● **Aim of the task**
Return the lines below that contain "sont".

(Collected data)
◆ ◆ ◆ ◆
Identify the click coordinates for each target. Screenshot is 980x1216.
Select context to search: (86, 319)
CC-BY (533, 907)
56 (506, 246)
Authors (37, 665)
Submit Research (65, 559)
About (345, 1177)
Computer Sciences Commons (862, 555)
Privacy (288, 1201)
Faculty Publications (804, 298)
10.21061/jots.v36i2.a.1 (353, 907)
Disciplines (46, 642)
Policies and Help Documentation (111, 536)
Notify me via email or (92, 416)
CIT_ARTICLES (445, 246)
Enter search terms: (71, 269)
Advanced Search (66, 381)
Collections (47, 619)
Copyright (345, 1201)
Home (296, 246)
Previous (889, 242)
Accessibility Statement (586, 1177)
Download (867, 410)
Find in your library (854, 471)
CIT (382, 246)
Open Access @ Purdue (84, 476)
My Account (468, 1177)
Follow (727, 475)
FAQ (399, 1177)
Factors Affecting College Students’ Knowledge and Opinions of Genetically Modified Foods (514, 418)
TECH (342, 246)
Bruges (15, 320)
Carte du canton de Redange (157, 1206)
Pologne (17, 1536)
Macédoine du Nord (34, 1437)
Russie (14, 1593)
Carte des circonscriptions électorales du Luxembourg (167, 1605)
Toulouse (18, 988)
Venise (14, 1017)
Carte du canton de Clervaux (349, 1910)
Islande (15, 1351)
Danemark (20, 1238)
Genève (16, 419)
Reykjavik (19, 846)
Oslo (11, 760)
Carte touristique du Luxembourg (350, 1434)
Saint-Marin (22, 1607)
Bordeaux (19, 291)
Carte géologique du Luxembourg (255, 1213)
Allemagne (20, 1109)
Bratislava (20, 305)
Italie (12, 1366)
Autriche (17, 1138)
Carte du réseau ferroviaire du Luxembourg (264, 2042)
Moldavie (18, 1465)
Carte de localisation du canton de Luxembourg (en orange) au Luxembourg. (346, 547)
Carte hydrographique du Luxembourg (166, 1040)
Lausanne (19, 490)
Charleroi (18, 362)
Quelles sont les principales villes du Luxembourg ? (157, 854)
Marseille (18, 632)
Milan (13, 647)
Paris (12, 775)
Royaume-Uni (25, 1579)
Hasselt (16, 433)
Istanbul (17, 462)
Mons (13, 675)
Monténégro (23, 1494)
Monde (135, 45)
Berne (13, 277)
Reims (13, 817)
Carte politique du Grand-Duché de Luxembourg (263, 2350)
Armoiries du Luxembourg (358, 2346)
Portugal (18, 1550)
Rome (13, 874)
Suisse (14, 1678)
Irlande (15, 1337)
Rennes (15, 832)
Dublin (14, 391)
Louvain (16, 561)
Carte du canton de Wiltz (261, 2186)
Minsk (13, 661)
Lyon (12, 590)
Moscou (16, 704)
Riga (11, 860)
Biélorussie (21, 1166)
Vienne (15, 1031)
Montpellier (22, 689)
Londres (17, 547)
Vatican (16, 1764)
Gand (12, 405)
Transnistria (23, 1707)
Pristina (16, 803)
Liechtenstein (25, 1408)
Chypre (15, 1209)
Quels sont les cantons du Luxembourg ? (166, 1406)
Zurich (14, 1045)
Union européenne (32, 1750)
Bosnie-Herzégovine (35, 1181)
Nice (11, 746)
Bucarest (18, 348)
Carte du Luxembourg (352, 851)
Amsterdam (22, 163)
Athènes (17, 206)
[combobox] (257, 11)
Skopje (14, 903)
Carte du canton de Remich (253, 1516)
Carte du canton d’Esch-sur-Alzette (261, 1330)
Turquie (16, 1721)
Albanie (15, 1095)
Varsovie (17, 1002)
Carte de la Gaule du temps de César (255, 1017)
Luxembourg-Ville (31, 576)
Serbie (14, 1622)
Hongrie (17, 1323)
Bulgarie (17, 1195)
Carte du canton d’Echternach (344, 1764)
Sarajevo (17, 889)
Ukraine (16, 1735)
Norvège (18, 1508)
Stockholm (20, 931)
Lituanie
◆ ◆ ◆ ◆
● **Reply to the task**
Quelles sont les principales villes du Luxembourg ? (157, 854)
Quels sont les cantons du Luxembourg ? (166, 1406)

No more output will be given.